Agricultural extension service and food production go hand in hand, but this is non-functional in Kenya. Annually we get to see adverts for police officers and other state security agents, however, agriculture which is the backbone of the country hardly ever gets extension service officers adverts. Agriculture has been abandoned and particularly smallholder farmers left to the mercy of corporations who sell them seeds and agrochemicals that end up affecting the soil and yields.
On regional policy environment and how it relates to food, since the Maputo Declaration, there has never been adequate allocation of resources to agriculture and that despite its importance. Agriculture is not given enough attention. It is therefore of great relevance that Kenyans meaningfully participate in budgetary processes at the county and local levels and demand more money to be allocated to agriculture. It is very wrong to quote very many statistics on agriculture being the backbone of Kenya as a country and yet citizens continue to go hungry day by day.
Youth in Kenya will not be attracted to agriculture if the problems of the past within the sector have not been resolved. Agriculture can be made to be more attractive to the youth who can engage in various levels of the value chain, as not every young person can become a farmer, but can still engage in food production at different levels. Youth in Kenya have embraced ICT and this can be used in processes such as advertising, marketing and sales. Agriculture is a devolved function in Kenya, this calls for infrastructure to be availed to support farming, if this is done, Kenyan youth will not be complaining of lack of jobs because there is a lot of potential in agriculture. Furthermore, food is something consumed every hence there is always a ready market.

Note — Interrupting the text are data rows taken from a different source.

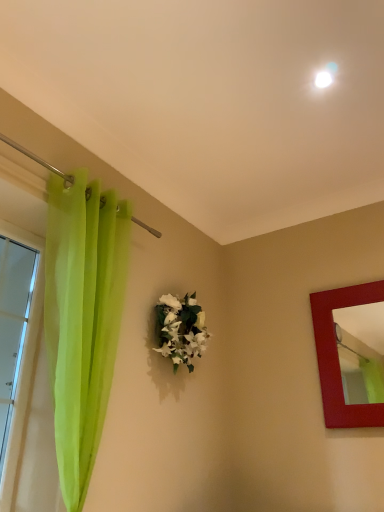 What do you see at coordinates (337, 355) in the screenshot?
I see `matte red picture frame at right` at bounding box center [337, 355].

This screenshot has height=512, width=384. Describe the element at coordinates (17, 336) in the screenshot. I see `transparent green curtain at left` at that location.

I want to click on white matte floral arrangement at center, so click(181, 329).

Image resolution: width=384 pixels, height=512 pixels. In order to click on matte red picture frame at right in this screenshot , I will do `click(337, 355)`.

Which of these two, matte red picture frame at right or white matte floral arrangement at center, stands taller?

matte red picture frame at right is taller.

From the image's perspective, does matte red picture frame at right appear higher than white matte floral arrangement at center?

No.

Considering the sizes of objects matte red picture frame at right and white matte floral arrangement at center in the image provided, who is bigger, matte red picture frame at right or white matte floral arrangement at center?

matte red picture frame at right is bigger.

Looking at this image, which object is further away from the camera, matte red picture frame at right or white matte floral arrangement at center?

matte red picture frame at right is more distant.

From the image's perspective, is white matte floral arrangement at center above or below matte red picture frame at right?

white matte floral arrangement at center is situated higher than matte red picture frame at right in the image.

Which is less distant, [180,304] or [379,294]?

The point [379,294] is in front.

Is white matte floral arrangement at center inside or outside of matte red picture frame at right?

white matte floral arrangement at center exists outside the volume of matte red picture frame at right.

Which object is further away from the camera, white matte floral arrangement at center or matte red picture frame at right?

Positioned behind is matte red picture frame at right.

Could you tell me if transparent green curtain at left is facing matte red picture frame at right?

No, transparent green curtain at left is not oriented towards matte red picture frame at right.

This screenshot has height=512, width=384. I want to click on window above the matte red picture frame at right (from the image's perspective), so click(x=17, y=336).

Does point (30, 237) come farther from viewer compared to point (362, 406)?

No.

Looking at this image, between matte red picture frame at right and transparent green curtain at left, which one is positioned behind?

matte red picture frame at right is further away from the camera.

Considering the relative sizes of matte red picture frame at right and transparent green curtain at left in the image provided, is matte red picture frame at right shorter than transparent green curtain at left?

Indeed, matte red picture frame at right has a lesser height compared to transparent green curtain at left.

Would you say matte red picture frame at right is a long distance from transparent green curtain at left?

Yes, matte red picture frame at right and transparent green curtain at left are located far from each other.

Is white matte floral arrangement at center taller or shorter than transparent green curtain at left?

Considering their sizes, white matte floral arrangement at center has less height than transparent green curtain at left.

Between white matte floral arrangement at center and transparent green curtain at left, which one is positioned behind?

white matte floral arrangement at center is more distant.

Which is closer to the camera, (170, 314) or (25, 349)?

Point (170, 314) is farther from the camera than point (25, 349).

From a real-world perspective, who is located higher, white matte floral arrangement at center or transparent green curtain at left?

white matte floral arrangement at center is physically above.

Between transparent green curtain at left and white matte floral arrangement at center, which one has less height?

white matte floral arrangement at center.

Could you tell me if transparent green curtain at left is facing white matte floral arrangement at center?

No, transparent green curtain at left is not aimed at white matte floral arrangement at center.

Is transparent green curtain at left completely or partially outside of white matte floral arrangement at center?

Yes, transparent green curtain at left is not within white matte floral arrangement at center.

At what (x,y) coordinates should I click in order to perform the action: click on picture frame below the white matte floral arrangement at center (from a real-world perspective). Please return your answer as a coordinate pair (x, y). Looking at the image, I should click on [337, 355].

Identify the location of flower above the matte red picture frame at right (from a real-world perspective). The width and height of the screenshot is (384, 512). (181, 329).

From the image, which object appears to be nearer to matte red picture frame at right, transparent green curtain at left or white matte floral arrangement at center?

white matte floral arrangement at center lies closer to matte red picture frame at right than the other object.

Considering their positions, is matte red picture frame at right positioned closer to white matte floral arrangement at center than transparent green curtain at left?

Based on the image, matte red picture frame at right appears to be nearer to white matte floral arrangement at center.

Looking at the image, which one is located further to matte red picture frame at right, white matte floral arrangement at center or transparent green curtain at left?

transparent green curtain at left.

When comparing their distances from transparent green curtain at left, does white matte floral arrangement at center or matte red picture frame at right seem further?

Based on the image, matte red picture frame at right appears to be further to transparent green curtain at left.

Looking at the image, which one is located further to transparent green curtain at left, matte red picture frame at right or white matte floral arrangement at center?

matte red picture frame at right lies further to transparent green curtain at left than the other object.

Estimate the real-world distances between objects in this image. Which object is closer to white matte floral arrangement at center, transparent green curtain at left or matte red picture frame at right?

Based on the image, matte red picture frame at right appears to be nearer to white matte floral arrangement at center.

At what (x,y) coordinates should I click in order to perform the action: click on flower located between transparent green curtain at left and matte red picture frame at right in the left-right direction. Please return your answer as a coordinate pair (x, y). Image resolution: width=384 pixels, height=512 pixels. Looking at the image, I should click on (181, 329).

It has been observed that during Kenya’s General Election campaigns very few people are discussing the subject of food. There is need for the electorates to demand realization of the right to food and interrogate political manifestos and what their stand for on matters Right to Food. Food need not be left to market forces because very many people are suffering and sadly politicians continued to campaign and organise huge rallies when sections of citizens go to bed on empty stomachs.
Food is political and that politicians are not the only stakeholders when it comes to maters food. The year 2022 is an electioneering year in Kenya, however very few people are had been discussing the right to food during these campaigns. Electorates need to demand the realization of the right to food, interrogate manifestos and question what these manifestos say about the right to food. It is absurd that politicians continued to campaign while would be voters were dying of hunger and malnutrition in many parts of the country.

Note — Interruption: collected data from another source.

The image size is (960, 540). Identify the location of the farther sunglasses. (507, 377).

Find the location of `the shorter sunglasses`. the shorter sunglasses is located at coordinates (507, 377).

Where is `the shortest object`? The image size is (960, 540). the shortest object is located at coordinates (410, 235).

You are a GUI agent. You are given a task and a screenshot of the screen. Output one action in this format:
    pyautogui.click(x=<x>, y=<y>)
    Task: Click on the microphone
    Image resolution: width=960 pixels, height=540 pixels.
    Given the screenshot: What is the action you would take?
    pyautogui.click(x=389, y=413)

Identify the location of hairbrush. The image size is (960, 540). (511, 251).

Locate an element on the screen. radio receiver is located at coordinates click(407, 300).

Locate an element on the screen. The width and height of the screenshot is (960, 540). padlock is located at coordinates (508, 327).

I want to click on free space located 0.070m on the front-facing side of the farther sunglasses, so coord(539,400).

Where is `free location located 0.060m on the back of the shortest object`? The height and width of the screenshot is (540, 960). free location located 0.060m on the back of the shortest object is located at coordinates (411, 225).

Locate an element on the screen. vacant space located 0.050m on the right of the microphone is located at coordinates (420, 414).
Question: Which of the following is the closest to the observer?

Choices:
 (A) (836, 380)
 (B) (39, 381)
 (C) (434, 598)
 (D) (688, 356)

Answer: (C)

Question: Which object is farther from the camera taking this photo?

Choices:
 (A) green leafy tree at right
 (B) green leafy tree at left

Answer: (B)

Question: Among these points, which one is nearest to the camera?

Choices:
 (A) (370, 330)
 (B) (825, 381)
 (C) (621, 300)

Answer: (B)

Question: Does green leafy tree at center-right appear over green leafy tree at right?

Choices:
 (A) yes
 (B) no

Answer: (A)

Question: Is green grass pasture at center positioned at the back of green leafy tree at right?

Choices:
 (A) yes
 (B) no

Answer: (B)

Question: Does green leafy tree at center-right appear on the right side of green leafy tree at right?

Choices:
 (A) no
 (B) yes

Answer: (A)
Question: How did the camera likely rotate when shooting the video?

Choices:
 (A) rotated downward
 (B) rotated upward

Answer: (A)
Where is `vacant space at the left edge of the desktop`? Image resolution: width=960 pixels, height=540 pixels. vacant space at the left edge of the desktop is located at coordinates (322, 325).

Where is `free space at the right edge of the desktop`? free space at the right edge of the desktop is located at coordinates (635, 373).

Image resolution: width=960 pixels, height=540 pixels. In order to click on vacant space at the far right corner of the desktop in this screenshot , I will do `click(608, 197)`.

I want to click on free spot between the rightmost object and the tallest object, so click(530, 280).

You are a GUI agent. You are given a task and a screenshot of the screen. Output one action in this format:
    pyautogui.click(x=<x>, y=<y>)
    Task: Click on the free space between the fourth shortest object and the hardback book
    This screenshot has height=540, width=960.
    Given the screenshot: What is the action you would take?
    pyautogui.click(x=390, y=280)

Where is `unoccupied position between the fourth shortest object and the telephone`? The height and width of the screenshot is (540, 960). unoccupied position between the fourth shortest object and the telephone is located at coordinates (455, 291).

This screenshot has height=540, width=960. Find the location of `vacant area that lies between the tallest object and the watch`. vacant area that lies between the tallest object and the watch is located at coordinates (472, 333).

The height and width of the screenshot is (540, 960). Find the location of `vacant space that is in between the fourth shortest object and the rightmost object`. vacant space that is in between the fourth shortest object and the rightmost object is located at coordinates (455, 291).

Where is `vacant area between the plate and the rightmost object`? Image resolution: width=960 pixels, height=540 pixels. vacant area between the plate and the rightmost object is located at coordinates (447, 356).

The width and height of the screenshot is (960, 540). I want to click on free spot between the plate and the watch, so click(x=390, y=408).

Launch of the Food Manifesto
An envisioned future for Kenya, in the wake of climate crisis, rising food insecurity and skyrocketing global food prices as well as the fact that Kenyans are going into elections of new leaders, what the country requires in relation to food production in the country would be a future where resources are adequately available for agriculture, where images of farmers wearing tattered clothes and sweating in the sun is a thing of the past. Kenya also needs an environment where smallholder farmers are supported adequately, given that agriculture is a devolved function. Consumers also need to be more conscious of what they eat and demand healthy food, produced through agroecology.